Another type of investment is commercial real estate (which includes employment areas, offices and commerce). Some investors see this channel as an investment channel that requires low equity compared to carrying out residential real estate investments and current yield resulting from cash flow received from the tenant. It is important to understand that this channel requires the property owners to perform regular maintenance, which could possibly harm the current yield. Also, despite diverse opinions about the office market, we see that this market is recovering and even rising, and investors continue to enjoy the fruits of the market. In addition, sometimes the time it takes to build yielding real estate projects is shorter than residential real estate because local authorities give this market priority in the advancement of plans due to the profitability of this market compared to residential real estate market (for example, as a result of property taxes, infrastructure levies, etc.)
Another appealing investment that the real estate market has to offer is the purchase of land.

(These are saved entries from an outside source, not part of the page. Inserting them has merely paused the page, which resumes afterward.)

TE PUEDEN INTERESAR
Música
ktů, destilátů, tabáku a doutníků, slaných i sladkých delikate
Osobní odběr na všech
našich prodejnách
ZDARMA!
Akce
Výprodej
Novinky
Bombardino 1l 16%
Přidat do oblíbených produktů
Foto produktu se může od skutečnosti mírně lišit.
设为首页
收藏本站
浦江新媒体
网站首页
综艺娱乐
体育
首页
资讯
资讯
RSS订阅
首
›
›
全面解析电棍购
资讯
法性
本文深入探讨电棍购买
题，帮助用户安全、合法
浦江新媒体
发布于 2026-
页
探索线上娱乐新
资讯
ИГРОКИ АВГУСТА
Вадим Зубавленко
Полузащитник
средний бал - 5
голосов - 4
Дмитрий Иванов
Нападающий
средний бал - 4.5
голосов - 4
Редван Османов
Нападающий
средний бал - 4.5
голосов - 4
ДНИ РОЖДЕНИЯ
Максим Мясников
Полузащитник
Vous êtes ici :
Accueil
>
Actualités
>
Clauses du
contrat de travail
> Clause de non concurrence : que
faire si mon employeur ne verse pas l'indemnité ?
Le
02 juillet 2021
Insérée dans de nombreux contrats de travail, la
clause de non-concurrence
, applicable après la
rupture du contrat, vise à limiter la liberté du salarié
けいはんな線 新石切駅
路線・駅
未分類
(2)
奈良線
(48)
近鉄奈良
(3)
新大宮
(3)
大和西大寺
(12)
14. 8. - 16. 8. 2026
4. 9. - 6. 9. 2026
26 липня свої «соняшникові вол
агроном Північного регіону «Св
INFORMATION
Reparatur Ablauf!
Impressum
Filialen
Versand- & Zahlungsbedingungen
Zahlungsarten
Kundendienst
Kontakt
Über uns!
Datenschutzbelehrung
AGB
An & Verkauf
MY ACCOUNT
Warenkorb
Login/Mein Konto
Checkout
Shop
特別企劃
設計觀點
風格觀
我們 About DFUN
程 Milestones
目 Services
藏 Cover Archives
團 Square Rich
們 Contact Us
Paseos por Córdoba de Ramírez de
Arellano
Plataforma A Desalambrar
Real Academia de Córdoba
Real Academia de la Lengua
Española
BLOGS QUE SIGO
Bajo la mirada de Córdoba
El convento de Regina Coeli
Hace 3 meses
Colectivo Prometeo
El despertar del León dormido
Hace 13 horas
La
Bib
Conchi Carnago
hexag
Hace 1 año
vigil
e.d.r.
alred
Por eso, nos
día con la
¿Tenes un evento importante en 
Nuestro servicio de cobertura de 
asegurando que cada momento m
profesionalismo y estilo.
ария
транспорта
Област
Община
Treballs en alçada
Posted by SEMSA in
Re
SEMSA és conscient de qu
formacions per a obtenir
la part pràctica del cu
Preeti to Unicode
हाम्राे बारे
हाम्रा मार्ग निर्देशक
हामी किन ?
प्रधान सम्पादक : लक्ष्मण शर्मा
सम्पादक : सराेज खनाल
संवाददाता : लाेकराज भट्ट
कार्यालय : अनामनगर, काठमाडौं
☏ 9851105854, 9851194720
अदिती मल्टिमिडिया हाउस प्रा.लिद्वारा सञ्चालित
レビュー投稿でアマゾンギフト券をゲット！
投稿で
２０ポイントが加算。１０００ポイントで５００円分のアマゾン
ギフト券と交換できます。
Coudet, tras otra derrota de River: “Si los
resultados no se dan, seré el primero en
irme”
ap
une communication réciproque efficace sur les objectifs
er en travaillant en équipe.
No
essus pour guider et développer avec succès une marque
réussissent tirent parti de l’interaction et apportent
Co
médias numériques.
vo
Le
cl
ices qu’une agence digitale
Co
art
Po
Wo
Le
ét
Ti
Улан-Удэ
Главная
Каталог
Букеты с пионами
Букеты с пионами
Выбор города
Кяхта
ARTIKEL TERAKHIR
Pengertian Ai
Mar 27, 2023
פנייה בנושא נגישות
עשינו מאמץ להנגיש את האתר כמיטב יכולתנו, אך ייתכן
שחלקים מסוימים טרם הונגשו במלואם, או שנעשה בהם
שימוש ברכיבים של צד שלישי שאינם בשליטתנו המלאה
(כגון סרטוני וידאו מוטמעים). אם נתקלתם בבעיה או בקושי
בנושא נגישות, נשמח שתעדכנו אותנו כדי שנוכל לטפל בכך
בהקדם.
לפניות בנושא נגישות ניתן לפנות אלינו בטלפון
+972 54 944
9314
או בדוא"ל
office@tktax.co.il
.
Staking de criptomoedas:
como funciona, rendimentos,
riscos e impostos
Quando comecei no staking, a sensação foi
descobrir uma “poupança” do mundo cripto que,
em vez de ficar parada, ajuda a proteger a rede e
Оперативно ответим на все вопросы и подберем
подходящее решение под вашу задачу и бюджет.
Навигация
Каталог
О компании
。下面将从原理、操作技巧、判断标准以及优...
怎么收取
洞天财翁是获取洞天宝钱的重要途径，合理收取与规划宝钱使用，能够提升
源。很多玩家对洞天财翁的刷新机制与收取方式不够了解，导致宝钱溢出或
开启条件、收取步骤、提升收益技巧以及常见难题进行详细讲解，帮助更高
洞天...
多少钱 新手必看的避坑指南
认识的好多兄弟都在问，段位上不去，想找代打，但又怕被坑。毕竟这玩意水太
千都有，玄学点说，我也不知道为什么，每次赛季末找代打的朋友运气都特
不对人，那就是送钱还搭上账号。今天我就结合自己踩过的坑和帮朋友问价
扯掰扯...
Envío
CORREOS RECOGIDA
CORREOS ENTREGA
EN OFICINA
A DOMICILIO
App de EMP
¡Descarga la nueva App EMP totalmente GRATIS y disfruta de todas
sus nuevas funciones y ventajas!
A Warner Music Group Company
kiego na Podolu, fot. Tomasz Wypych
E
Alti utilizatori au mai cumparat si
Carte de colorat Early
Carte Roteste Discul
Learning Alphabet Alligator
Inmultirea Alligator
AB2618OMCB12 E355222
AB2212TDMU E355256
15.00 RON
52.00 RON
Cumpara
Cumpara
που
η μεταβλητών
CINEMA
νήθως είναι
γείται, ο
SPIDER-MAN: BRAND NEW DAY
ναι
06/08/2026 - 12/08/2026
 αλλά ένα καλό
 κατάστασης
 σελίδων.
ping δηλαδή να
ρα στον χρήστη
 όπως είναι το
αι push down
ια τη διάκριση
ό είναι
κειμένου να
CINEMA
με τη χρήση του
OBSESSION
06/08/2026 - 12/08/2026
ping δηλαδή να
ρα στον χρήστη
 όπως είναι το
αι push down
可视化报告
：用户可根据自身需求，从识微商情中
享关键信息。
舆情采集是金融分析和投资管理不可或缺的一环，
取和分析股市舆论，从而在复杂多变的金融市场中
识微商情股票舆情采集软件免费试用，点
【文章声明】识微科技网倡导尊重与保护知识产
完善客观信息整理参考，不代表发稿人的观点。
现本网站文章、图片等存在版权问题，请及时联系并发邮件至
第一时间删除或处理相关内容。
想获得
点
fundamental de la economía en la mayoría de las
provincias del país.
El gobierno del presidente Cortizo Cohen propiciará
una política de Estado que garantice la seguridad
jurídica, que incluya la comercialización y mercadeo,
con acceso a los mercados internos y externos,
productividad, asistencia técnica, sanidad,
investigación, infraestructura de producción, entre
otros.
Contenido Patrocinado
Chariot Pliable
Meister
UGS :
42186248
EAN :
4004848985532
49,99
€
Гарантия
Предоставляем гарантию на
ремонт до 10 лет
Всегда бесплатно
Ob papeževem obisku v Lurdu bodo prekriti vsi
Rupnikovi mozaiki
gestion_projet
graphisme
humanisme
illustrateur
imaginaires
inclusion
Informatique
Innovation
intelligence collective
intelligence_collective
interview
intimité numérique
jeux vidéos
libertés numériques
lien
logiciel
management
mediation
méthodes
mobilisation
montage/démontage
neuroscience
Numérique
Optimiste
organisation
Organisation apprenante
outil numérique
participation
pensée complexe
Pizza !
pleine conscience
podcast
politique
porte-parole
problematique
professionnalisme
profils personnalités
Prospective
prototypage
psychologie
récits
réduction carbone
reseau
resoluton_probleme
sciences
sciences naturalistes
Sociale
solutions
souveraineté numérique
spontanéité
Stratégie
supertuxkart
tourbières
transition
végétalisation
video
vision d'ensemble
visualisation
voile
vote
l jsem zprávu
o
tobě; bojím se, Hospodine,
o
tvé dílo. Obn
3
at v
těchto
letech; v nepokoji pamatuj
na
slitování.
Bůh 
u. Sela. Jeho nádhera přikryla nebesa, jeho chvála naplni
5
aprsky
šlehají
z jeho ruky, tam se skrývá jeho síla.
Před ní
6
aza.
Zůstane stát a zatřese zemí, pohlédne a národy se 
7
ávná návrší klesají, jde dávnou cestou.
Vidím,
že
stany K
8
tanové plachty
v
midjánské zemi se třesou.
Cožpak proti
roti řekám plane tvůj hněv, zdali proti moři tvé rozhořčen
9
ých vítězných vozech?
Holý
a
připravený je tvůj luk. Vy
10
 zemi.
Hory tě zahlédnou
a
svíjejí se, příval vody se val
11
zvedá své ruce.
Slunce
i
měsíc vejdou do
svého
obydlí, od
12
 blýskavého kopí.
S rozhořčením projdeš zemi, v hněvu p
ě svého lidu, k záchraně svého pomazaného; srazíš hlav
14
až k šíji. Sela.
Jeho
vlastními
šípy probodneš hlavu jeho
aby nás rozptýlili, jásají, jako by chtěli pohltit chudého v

In order to invest in this type of investment prospect, the investor must understand the process that takes place. In this process, the various planning authorities mark vacant land futures as fields designated for municipal development. As part of this process, the process of changing the land’s zoning classification, to residential, for instance, commences. Next, there is the planning stage and approval of the plans that apply to the land, and finally, the planning and approval of the master plan, by virtue of which building permits can be issued. Investors looking to make a long-term investment seek such land reserves in areas of demand in the hope that after a process of several years, they will be able to appreciate the land to produce a return of tens of percent. It is important to understand that the earlier we enter the investment, the more virgin the land will be, the higher the risk, the longer the maturity will be and therefore, as a result, the return will be much higher.